Work item. Among the entries that follow, the required portion opens with the line containing "Заказать звонок (942, 85)" and closes with the line containing "Компания (382, 128)". Give that portion again exactly, and nothing else.

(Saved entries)
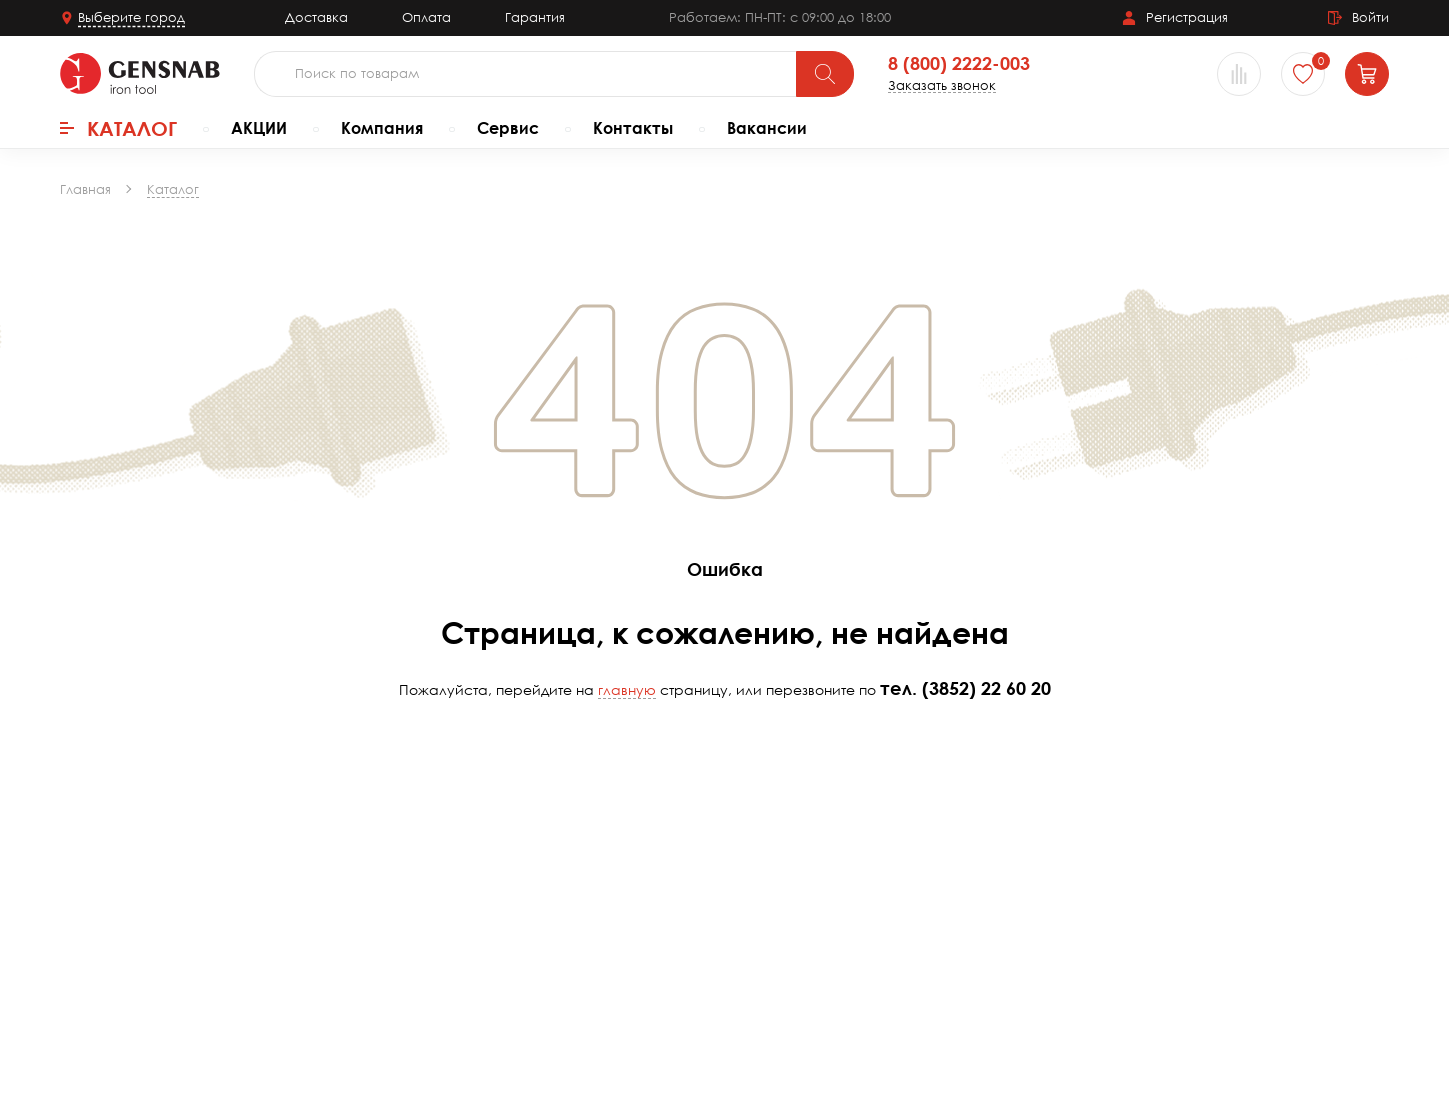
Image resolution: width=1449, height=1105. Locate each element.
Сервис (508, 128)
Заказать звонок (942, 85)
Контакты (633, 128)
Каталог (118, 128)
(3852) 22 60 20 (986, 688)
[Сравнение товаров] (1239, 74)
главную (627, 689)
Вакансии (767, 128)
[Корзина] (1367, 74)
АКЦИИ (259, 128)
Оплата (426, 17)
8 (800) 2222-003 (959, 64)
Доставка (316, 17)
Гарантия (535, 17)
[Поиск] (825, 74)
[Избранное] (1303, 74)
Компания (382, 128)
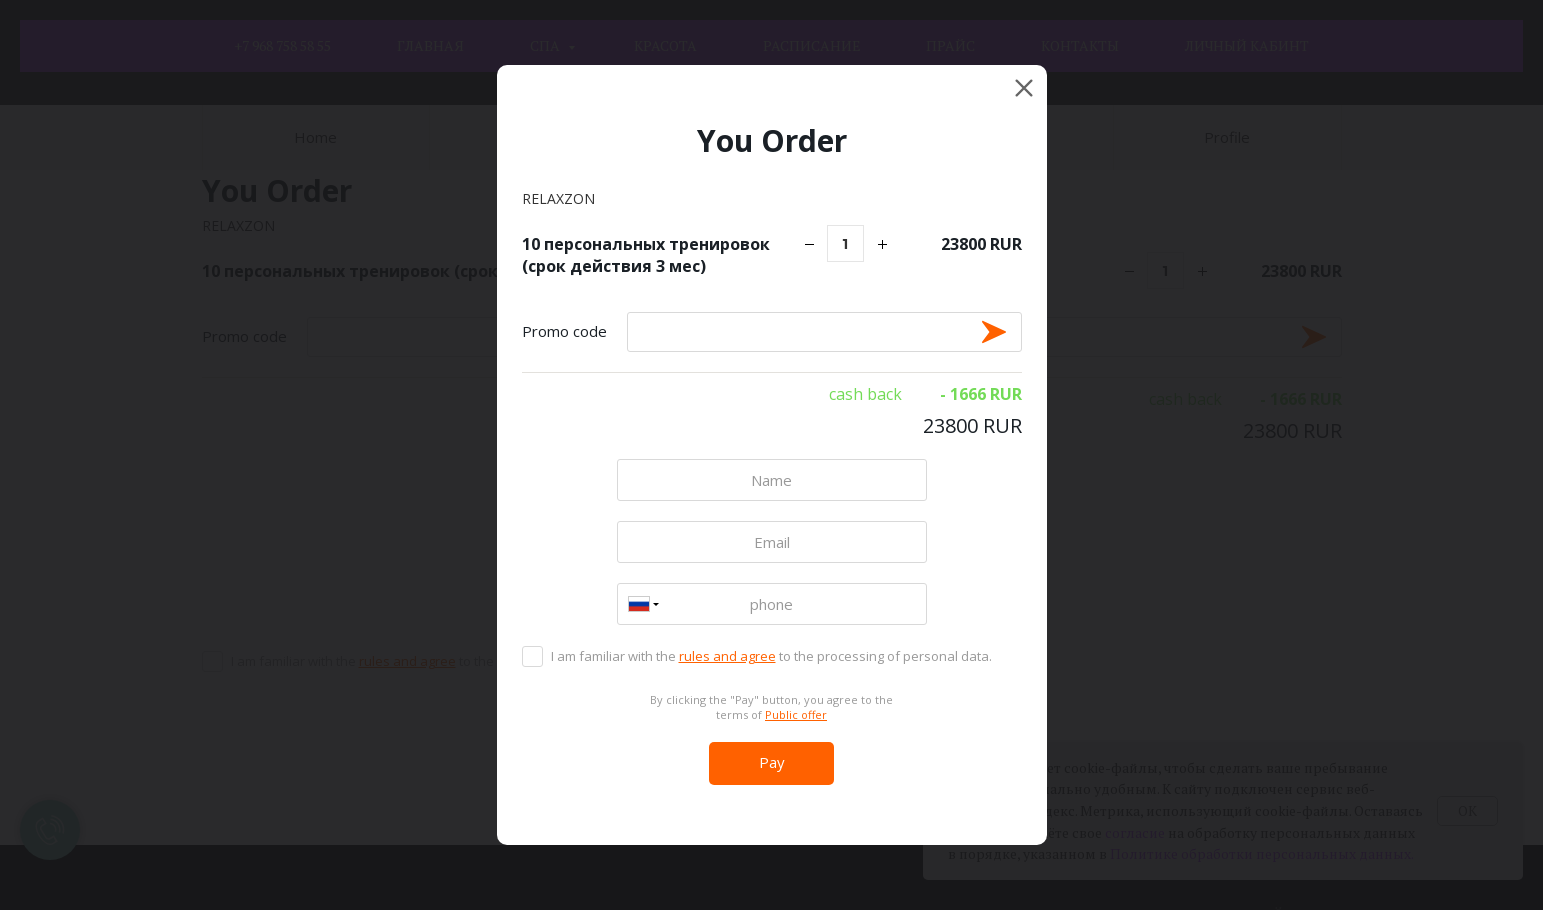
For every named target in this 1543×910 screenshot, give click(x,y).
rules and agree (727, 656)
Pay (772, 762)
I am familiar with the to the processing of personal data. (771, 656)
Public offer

Written answer.
Заказать звонок (942, 85)
Контакты (633, 128)
Каталог (118, 128)
(3852) 22 60 20 (986, 688)
[Сравнение товаров] (1239, 74)
главную (627, 689)
Вакансии (767, 128)
[Корзина] (1367, 74)
АКЦИИ (259, 128)
Оплата (426, 17)
8 (800) 2222-003 (959, 64)
Доставка (316, 17)
Гарантия (535, 17)
[Поиск] (825, 74)
[Избранное] (1303, 74)
Компания (382, 128)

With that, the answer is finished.